As I write this, something one of my mentors told me comes to mind. He said what distinguishes us from everything else alive was that we know we’ll die. It’s not that other species don’t know death but, as far as we can tell, we’re the only ones that know death will come to us. We know we’ll lose every one and every thing we love, although it takes some time before we actually believe this. He told me it’s in the relationship we have to this understanding that our humanity is found.
Do we seek to protect ourselves from all this loss? Do we become parsimonious in our loving to lessen the pain? Or do we bow down to that pain in gratitude for the loving?
Now, I don’t pretend to be the supplicant I want to be. Even when I squint ferociously, it’s hard to make out the shape of what’s coming. And this squinting is evidence of a “need” to know the shape of things before tolerating what they cause me to feel.

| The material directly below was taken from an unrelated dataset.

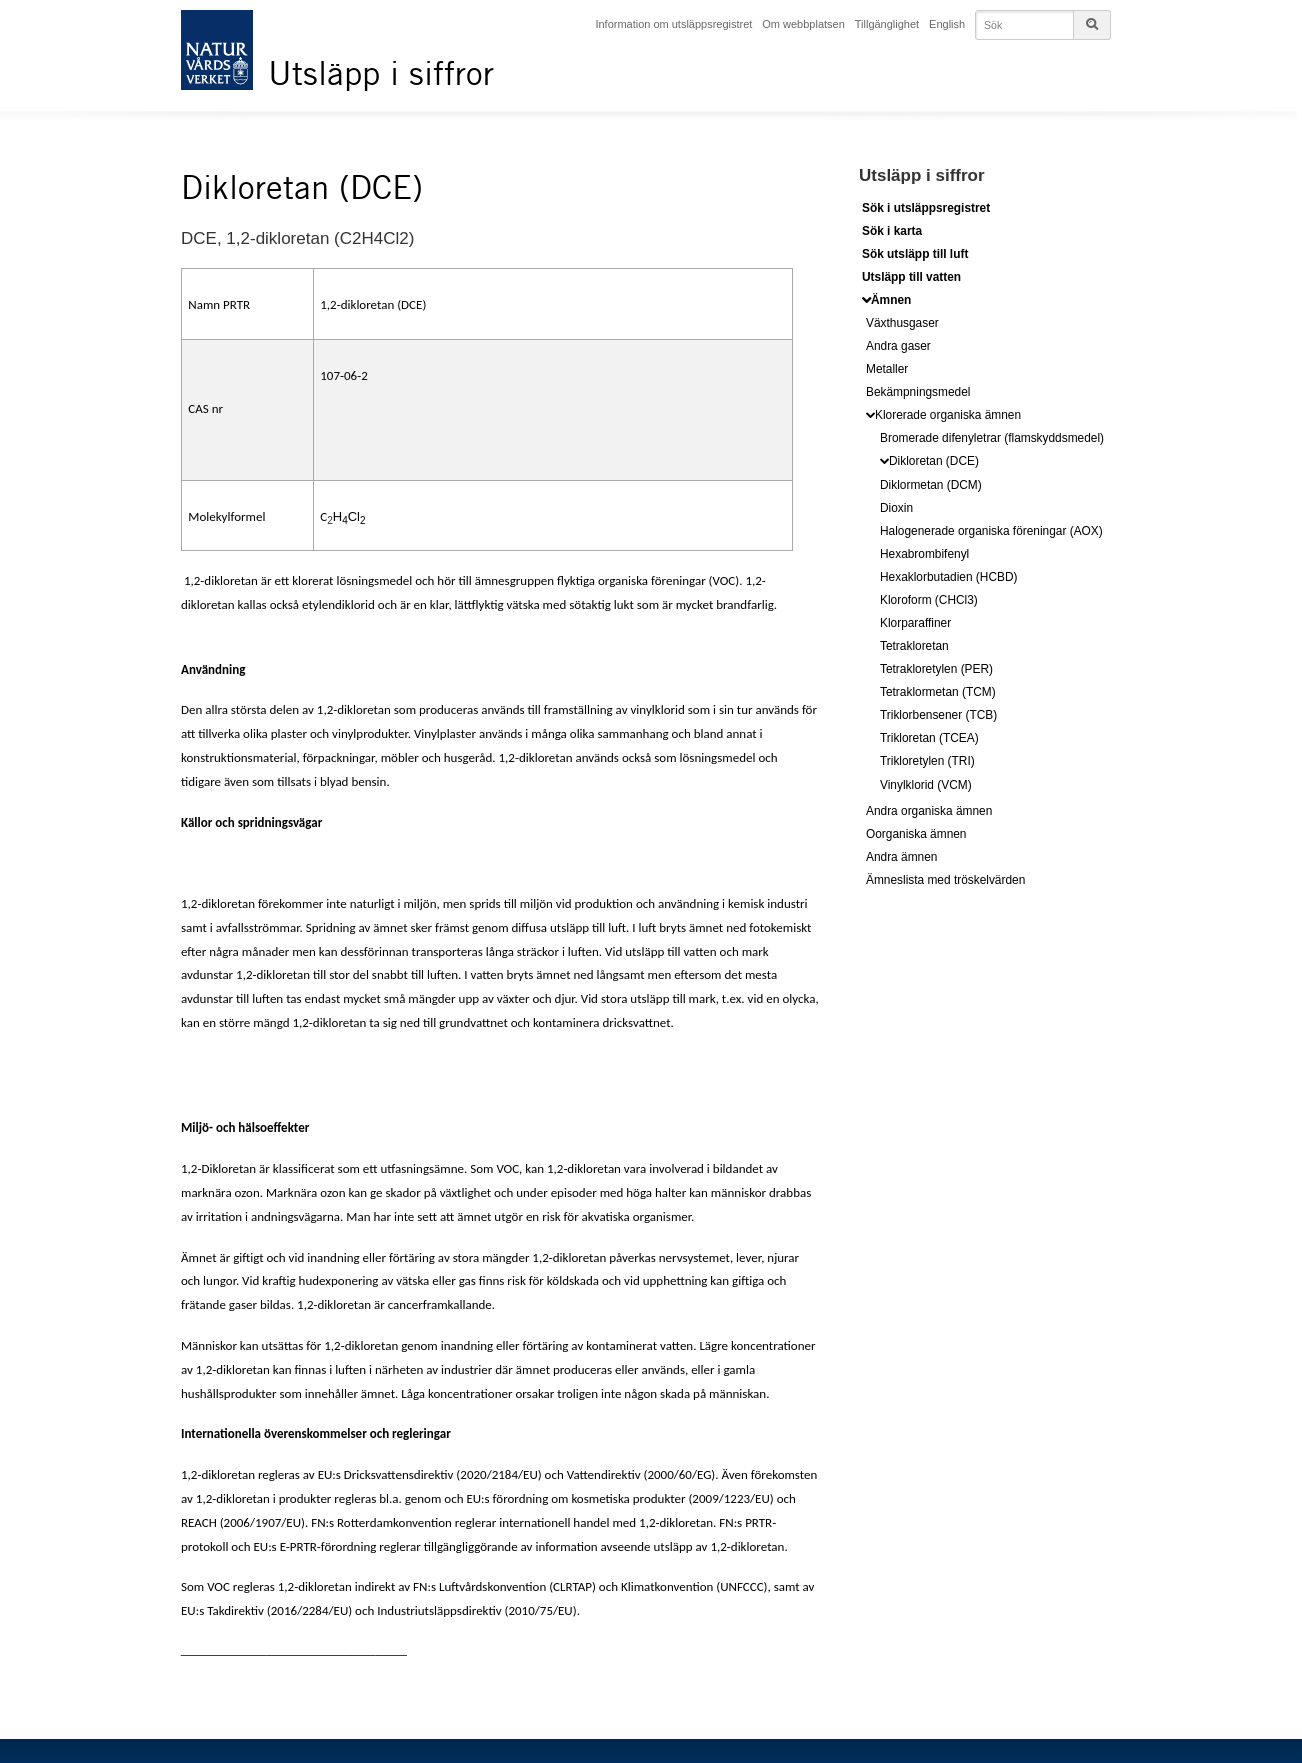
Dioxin (896, 506)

In the culture we’ve made, exploring the impact of mortality on our loving is as rare as it is vital. That it’s hard to talk about these things, with more than just the mind, before we reach a certain age is not surprising.
But at some point, when the heart and the body join in this understanding, a need arises to have a different relationship with our living. One in which what we believe, what we know and what we do cohere.
This is why I fit one stone to another in our woods. It has to do with finding patterns that please my mind and heart, of course, but it’s also about spending much of my time there on my knees. And it’s why I search, with my clients, for the evidence of what we yet might be.
It’s been said that we each have two lives: the second one begins the moment we learn we only have one.